Exclude the images and transcribe the entries below precisely.

(Beginning of THE DATA)

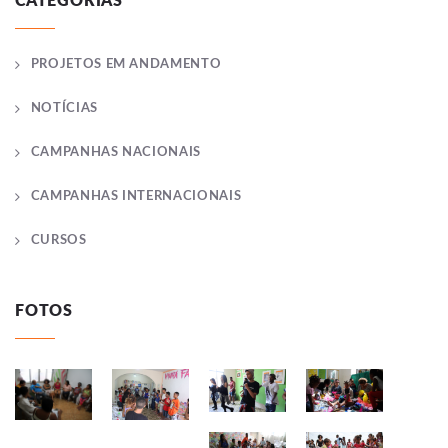
CATEGORIAS
PROJETOS EM ANDAMENTO
NOTÍCIAS
CAMPANHAS NACIONAIS
CAMPANHAS INTERNACIONAIS
CURSOS
FOTOS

(End of THE DATA)

ANSWER TO THE PROBLEM>
CATEGORIAS
PROJETOS EM ANDAMENTO
NOTÍCIAS
CAMPANHAS NACIONAIS
CAMPANHAS INTERNACIONAIS
CURSOS
FOTOS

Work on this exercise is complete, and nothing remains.